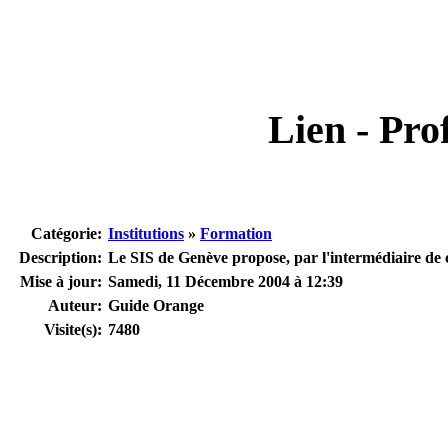
Lien - Prof
Catégorie:
Institutions
»
Formation
Description:
Le SIS de Genève propose, par l'intermédiaire de c
Mise à jour:
Samedi, 11 Décembre 2004 à 12:39
Auteur:
Guide Orange
Visite(s):
7480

» TASK ITEM: Return the lines above, from the one containing "Samedi, 11 Décembre 2004 à 12:39" to the end, exactly as they stand.

» RESPONSE TO THIS TASK:
Samedi, 11 Décembre 2004 à 12:39
Auteur:
Guide Orange
Visite(s):
7480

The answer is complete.